Primary LanguagePythonMIT LicenseMIT


The Sparse-NN repository implements methods for sparsifying neural networks (i.e., making them use a small number of inputs). The methods are based on backward elimination and feature ranking, which provide a tractable approximate solution to a challenging combinatorial optimization problem.


Please download the code by cloning the repository. To run it you'll need Python >= 3, numpy, scipy, pandas, sklearn, and PyTorch >= 1.2.0.

How it works

The code is structured so that users must specify a base model that relies on all features, and then learn a sparse input neural network (SPINN) through either recursive feature elimination or a single ranking step.
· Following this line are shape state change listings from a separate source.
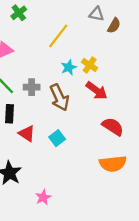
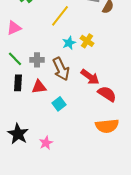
red arrow: (97, 91) -> (90, 77), moved
red triangle: (27, 133) -> (39, 87), moved, turned -42
pink star: (43, 197) -> (46, 143), moved

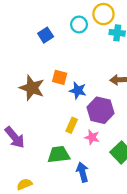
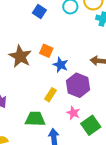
blue square: (46, 35) -> (39, 12), turned -32
pink star: (92, 137) -> (73, 113), moved

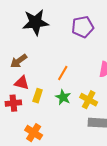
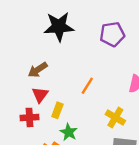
red triangle: (22, 83) -> (40, 95), turned 49
green star: (63, 97) -> (69, 132), moved

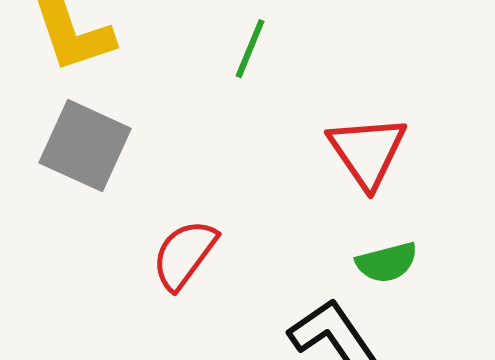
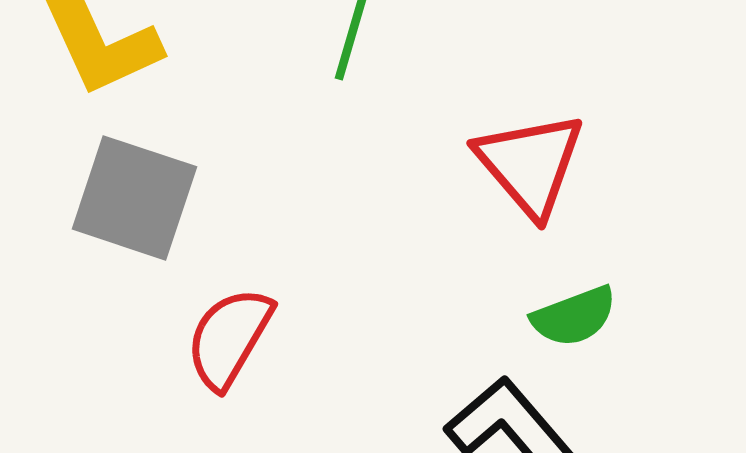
red semicircle: (184, 254) -> (229, 338), moved

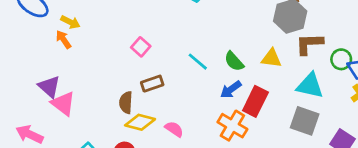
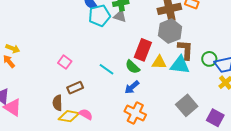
brown L-shape: (309, 44) -> (185, 50), turned 100
cyan triangle: (310, 86) -> (180, 65), moved
red rectangle: (255, 101) -> (143, 50), moved
gray square: (305, 121) -> (187, 105), turned 35
pink semicircle: (174, 129) -> (86, 114), moved

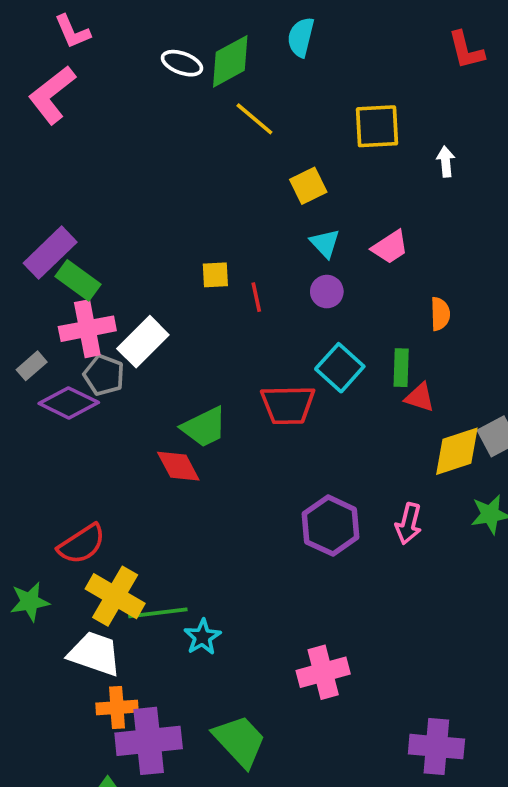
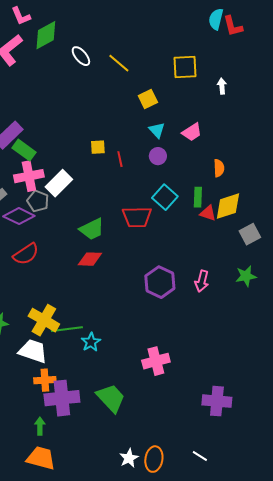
cyan semicircle: (301, 37) -> (216, 19), moved
green diamond: (230, 61) -> (46, 35), moved
white ellipse: (182, 63) -> (81, 56), moved, turned 30
yellow diamond: (457, 451) -> (228, 206), moved
red diamond: (178, 466) -> (90, 259), moved, turned -60
red semicircle: (82, 544) -> (26, 254), moved

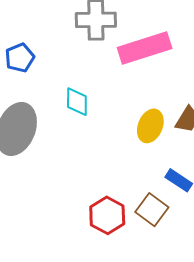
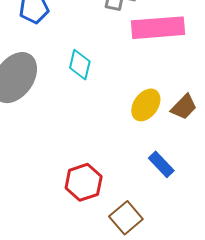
brown square: (152, 210) -> (126, 218), moved

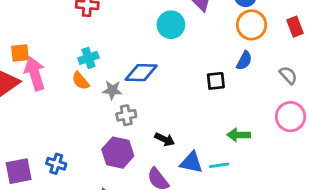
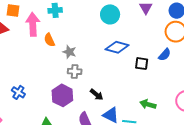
cyan circle: (171, 25) -> (110, 14), moved
cyan cross: (88, 58) -> (55, 10), moved
blue diamond: (141, 73) -> (117, 47), moved
pink arrow: (35, 74) -> (33, 24), moved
Base models are implemented in models/mlp.py, and SPINNs are implemented in models/spinn.py.

Five feature ranking methods are available here to use as part of the feature selection algorithm:

  • Learnable Bernoulli noise (learn per-feature dropout rates)
  • Learnable Gaussian noise (learn per-feature additive noise standard deviations)
  • Feature imputation (measure increase in loss when features are imputed)
  • First layer sensitivity (measure sensitivity of first hidden layer to each feature)
  • Jacobian sensitivity (measure sensitivity of model output to each feature)
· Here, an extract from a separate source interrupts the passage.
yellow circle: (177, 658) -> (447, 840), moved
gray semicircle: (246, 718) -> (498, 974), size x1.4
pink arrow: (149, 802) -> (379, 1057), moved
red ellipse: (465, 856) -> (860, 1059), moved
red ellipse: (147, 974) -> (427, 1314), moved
Each of the ranking methods leads to slightly different feature selection. The methods that tend to achieve the best performance with a small number of features are Bernoulli noise, Gaussian noise, and feature imputation. The methods that are most consistent with the features they select are Gaussian noise and Bernoulli noise.

To perform feature selection with these methods, a small amount of hyperparameter tuning is required. In our experiments, we chose the model architecture and optimization hyperparameters that led to an accurate model when relying on all features.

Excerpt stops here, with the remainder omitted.